> **ASSIGNMENT**:
What lines in the records below mention "مردم"? List them all.

··· ENTRIES SHOWN

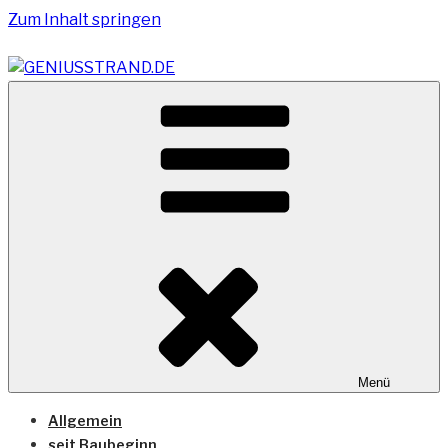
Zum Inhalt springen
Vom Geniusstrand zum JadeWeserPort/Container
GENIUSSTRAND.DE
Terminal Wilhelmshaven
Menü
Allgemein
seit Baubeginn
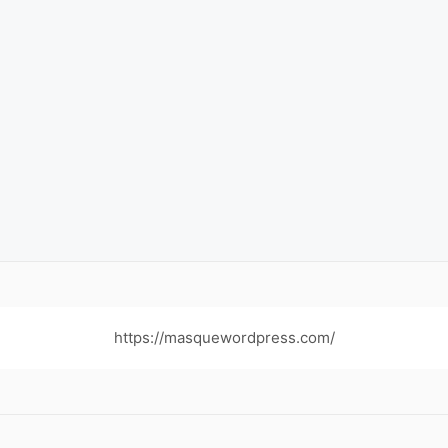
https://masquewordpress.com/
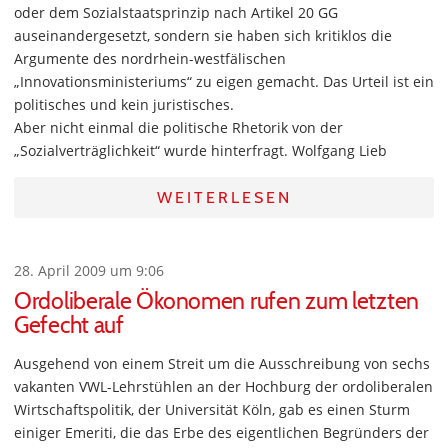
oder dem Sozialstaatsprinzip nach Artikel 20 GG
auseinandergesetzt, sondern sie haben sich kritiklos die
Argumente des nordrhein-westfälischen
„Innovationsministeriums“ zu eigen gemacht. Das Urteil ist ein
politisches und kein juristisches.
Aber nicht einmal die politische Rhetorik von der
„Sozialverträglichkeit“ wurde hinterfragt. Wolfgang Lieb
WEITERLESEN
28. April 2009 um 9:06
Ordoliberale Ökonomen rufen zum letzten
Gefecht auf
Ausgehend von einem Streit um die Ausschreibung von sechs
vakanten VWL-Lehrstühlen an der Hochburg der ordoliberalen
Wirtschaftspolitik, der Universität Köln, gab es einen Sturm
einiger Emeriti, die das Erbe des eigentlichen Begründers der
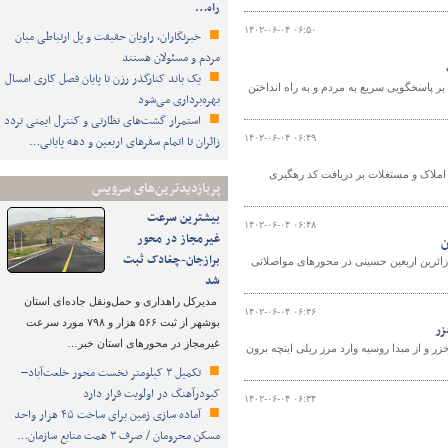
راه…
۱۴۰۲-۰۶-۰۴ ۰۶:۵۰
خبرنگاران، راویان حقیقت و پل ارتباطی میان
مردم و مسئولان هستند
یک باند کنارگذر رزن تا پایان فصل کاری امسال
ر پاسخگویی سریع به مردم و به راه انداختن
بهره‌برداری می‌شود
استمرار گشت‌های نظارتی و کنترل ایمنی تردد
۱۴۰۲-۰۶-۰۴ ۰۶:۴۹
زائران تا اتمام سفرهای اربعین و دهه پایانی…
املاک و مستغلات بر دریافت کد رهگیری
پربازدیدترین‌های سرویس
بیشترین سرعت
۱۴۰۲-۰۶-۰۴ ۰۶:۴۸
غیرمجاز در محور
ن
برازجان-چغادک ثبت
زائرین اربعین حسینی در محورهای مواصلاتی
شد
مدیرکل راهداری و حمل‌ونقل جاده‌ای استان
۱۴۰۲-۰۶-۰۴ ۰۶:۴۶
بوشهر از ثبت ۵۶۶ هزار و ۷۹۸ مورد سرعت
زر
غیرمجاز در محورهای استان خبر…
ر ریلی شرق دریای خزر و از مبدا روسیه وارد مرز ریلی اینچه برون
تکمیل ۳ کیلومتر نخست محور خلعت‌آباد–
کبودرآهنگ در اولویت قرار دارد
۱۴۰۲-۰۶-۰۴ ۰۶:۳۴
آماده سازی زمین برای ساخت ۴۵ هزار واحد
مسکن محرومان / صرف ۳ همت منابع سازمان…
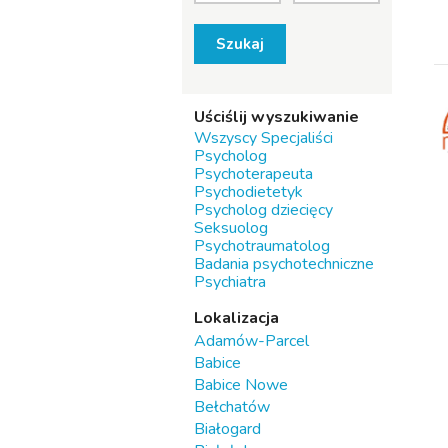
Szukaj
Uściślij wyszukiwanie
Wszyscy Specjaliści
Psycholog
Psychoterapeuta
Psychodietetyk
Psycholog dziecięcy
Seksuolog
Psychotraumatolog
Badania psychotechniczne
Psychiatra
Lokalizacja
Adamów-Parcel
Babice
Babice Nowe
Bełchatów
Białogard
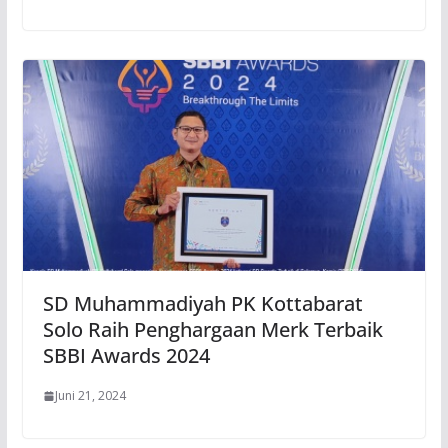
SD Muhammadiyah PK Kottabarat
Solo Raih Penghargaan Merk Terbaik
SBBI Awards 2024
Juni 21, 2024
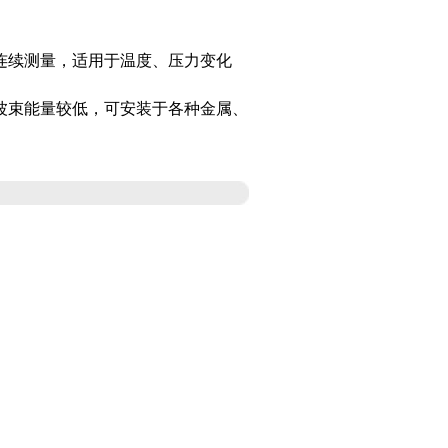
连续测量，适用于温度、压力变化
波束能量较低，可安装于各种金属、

······

> **PROBLEM SOLUTION**:
مردم و مسئولان هستند
ر پاسخگویی سریع به مردم و به راه انداختن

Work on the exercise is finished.